We will present a method to detect this structure and take care of potential network dynamics.

Agenda

In this tutorial we will:

try to detect communities inside a network using various tools provided by GraphStream
see how to measure the quality of the community structure.
see a technique to approximate communities detection, and adapt to the network dynamics.

This is not a published technique, but more a way to show you how to combine the various building blocks of GraphStream to experiment on dynamic networks.

Determining community structure

Most often we use two kinds of criteria:

Internal validity: some sort of measure indicates the importance of links inside communities compared to links between communities.
External validity: we rely on an expert, having a knowledge on the network semantics, to validate the communities.

We are focused here in the first one.

Determining communities

Once we have such a measure, several techniques can be used to find the communities:

Optimizing the minimum cut: often used for load balancing.

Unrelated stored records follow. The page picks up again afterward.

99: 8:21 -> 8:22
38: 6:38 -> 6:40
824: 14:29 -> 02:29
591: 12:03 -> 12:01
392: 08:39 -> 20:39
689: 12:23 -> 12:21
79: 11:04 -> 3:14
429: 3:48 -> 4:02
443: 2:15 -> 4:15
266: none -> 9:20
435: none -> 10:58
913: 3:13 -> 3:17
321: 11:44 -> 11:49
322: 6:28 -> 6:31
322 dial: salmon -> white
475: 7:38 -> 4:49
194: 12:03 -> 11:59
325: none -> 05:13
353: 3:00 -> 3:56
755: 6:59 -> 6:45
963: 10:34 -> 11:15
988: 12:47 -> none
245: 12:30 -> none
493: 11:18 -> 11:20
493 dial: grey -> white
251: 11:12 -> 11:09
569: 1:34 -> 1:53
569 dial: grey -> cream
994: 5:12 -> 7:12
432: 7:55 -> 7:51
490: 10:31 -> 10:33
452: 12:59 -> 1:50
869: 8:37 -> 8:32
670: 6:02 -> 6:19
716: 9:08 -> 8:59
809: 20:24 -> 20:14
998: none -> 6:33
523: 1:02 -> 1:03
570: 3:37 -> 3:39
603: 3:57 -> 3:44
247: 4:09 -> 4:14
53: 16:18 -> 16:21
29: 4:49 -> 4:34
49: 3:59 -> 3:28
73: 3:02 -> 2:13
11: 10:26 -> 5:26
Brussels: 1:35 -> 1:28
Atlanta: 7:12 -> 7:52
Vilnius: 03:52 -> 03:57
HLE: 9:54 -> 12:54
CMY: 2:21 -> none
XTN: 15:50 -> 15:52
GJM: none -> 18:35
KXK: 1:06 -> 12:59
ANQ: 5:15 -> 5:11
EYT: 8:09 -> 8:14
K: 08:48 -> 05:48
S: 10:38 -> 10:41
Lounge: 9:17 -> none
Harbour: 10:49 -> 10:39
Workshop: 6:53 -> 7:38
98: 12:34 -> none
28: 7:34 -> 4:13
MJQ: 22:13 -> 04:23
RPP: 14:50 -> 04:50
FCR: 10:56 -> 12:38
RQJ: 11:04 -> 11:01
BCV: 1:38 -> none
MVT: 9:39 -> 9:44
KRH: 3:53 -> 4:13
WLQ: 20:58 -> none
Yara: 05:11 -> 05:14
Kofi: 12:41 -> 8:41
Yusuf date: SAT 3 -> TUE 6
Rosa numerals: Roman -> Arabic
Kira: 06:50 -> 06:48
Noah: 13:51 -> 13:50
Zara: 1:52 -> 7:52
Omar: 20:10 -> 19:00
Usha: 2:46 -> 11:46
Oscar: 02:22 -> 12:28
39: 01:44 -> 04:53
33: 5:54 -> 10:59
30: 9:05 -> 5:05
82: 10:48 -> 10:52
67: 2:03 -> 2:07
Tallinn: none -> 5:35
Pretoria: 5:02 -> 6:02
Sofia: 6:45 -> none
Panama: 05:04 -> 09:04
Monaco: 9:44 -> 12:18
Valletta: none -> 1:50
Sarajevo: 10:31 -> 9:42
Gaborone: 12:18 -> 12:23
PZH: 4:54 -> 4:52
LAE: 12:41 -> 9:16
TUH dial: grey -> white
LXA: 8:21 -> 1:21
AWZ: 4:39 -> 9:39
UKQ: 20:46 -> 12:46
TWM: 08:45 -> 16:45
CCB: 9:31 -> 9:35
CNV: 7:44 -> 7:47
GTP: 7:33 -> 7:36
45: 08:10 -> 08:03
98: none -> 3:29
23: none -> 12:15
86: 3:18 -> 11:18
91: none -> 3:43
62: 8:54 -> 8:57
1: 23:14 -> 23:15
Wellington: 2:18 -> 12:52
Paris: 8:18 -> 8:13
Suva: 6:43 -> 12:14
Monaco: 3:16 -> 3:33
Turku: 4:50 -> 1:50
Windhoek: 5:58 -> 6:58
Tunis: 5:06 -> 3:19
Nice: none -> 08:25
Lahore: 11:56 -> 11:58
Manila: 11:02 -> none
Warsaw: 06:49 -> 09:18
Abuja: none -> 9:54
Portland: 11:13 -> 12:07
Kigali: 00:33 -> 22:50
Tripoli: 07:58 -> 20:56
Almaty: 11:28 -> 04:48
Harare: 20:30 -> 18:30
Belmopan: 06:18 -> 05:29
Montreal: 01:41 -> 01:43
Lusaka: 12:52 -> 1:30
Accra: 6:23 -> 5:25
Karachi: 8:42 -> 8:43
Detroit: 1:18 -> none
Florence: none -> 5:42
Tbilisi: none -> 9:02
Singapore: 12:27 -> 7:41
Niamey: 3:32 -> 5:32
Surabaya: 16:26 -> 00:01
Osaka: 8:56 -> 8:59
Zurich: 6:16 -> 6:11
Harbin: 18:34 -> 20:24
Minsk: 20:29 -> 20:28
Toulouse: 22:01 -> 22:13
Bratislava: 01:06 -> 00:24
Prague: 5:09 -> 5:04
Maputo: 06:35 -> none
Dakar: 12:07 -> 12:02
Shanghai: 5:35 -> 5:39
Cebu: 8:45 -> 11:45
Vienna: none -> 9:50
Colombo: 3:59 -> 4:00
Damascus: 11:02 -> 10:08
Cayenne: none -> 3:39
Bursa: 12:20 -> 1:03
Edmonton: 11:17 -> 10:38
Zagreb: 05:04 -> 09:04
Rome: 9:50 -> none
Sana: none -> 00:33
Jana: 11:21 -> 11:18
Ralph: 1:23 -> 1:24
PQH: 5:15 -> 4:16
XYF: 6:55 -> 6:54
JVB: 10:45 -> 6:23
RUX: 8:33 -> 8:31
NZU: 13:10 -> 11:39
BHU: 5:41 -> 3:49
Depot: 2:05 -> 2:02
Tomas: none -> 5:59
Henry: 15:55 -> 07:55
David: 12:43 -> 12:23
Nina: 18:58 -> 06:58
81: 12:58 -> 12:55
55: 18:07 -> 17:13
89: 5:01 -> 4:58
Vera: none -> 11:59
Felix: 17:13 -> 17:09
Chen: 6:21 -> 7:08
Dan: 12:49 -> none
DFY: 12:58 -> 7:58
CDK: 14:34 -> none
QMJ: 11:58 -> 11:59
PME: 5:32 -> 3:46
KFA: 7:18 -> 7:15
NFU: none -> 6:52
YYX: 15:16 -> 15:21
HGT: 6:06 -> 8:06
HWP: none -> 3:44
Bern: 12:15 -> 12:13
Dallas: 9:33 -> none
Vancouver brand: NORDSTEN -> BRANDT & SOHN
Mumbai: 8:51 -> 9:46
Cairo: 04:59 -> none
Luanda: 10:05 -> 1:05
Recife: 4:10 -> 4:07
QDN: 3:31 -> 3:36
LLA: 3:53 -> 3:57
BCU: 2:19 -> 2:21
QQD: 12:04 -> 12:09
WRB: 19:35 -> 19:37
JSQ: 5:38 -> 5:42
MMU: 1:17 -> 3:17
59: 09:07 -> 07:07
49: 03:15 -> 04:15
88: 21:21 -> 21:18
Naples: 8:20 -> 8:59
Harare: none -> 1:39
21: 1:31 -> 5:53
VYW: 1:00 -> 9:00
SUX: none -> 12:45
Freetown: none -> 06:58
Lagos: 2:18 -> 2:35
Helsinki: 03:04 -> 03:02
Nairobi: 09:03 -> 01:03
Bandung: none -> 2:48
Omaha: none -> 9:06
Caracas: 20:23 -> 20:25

The number of communities is known by advance. One search to minimize the number of edges between communities (the cut).
Hierarchical clustering: uses a similarity measure to group node pairs, in communities, then to group communities.
Girvan-Newman algorithm: in this algorithm, we remove progressively edges that lie between communities, using some kind of measure to identify them.
Modularity maximization: The modularity is one of the most used measures. This methods employ various techniques (often metaheuristics) to compute network divisions and maximize modularity.

Modularity

One of the most used measure is the modularity \(Q\).

Intuition: \(Q\) measures the fraction of intra-communities edges minus the same fraction if the network had edges at random (with the same communities divisions).

If \(Q=0\) the edges intra-communities is not better than random.
If \(Q=1\) we have very strong community structure.
In practice modular network lie between \(Q=0.3\) and \(Q=0.7\).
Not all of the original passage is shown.